Entries taken from a collection
[Start of section]
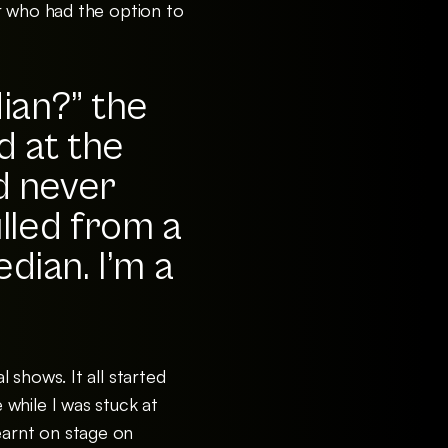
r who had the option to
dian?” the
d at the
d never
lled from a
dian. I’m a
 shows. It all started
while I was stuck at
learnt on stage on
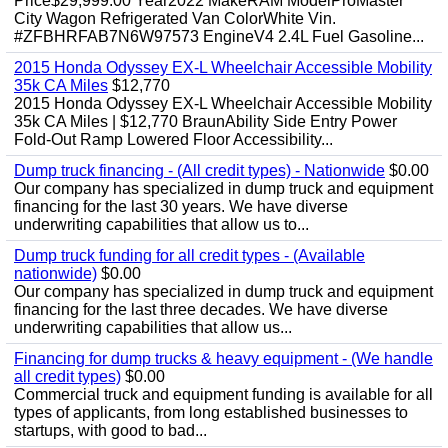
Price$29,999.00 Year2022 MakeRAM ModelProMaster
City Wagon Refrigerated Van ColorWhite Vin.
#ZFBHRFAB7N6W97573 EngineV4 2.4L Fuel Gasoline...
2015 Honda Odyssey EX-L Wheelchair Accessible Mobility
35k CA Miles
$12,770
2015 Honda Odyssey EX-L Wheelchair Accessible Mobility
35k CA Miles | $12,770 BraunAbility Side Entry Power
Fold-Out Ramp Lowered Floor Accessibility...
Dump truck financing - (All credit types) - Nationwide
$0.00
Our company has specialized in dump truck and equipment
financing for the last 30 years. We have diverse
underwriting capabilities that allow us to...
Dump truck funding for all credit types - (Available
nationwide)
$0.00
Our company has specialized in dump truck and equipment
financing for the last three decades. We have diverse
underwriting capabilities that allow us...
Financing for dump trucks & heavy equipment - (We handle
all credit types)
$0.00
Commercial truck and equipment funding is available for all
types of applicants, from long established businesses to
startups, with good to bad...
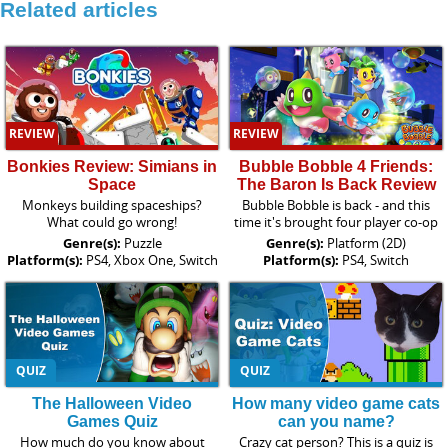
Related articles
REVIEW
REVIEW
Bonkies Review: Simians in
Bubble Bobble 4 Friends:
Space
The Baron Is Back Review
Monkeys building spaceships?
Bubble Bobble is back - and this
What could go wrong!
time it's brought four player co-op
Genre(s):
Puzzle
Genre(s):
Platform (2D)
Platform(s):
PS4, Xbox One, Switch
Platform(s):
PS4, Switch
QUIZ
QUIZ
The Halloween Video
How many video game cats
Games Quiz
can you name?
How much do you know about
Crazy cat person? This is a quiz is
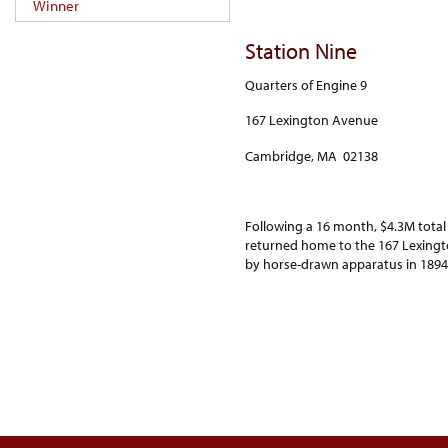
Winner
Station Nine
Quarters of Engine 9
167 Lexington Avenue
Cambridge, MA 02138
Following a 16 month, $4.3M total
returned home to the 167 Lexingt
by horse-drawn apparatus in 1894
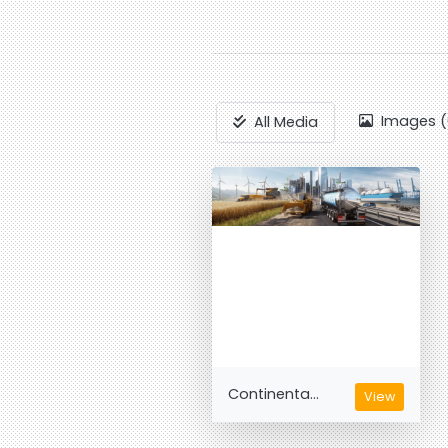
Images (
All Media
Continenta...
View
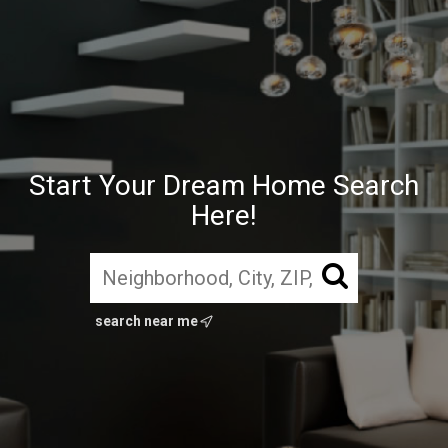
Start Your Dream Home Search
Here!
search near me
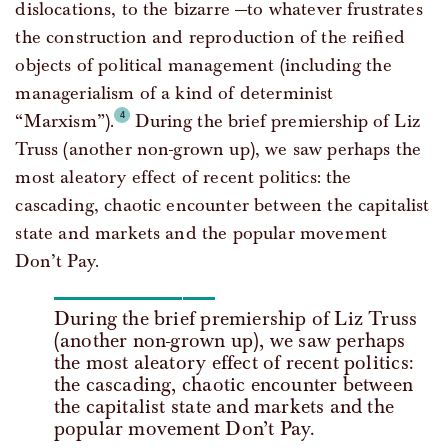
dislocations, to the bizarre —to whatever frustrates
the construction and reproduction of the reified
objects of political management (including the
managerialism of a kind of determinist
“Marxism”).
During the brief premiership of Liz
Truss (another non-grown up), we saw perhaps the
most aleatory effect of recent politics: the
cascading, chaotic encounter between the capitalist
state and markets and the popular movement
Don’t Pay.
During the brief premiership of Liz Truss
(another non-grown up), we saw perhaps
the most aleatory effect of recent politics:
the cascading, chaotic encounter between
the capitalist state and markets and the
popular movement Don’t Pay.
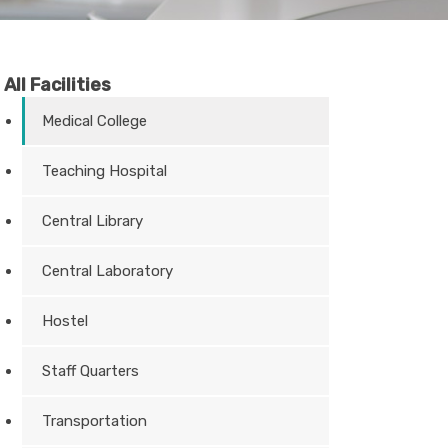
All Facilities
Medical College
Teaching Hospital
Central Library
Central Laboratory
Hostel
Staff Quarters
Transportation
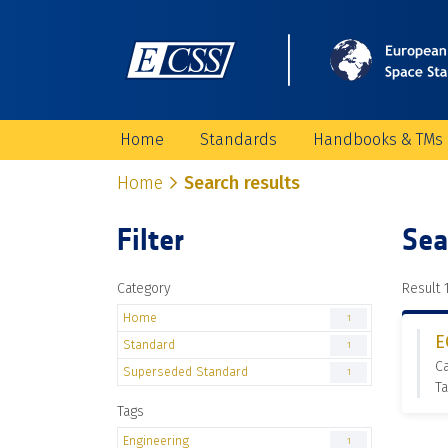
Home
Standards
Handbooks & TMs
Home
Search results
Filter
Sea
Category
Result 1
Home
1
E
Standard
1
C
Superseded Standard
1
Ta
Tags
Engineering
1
[End of section]
What is needed: Among the lines above, return those that hold the word "premiership".

Answer below:
During the brief premiership of Liz
During the brief premiership of Liz Truss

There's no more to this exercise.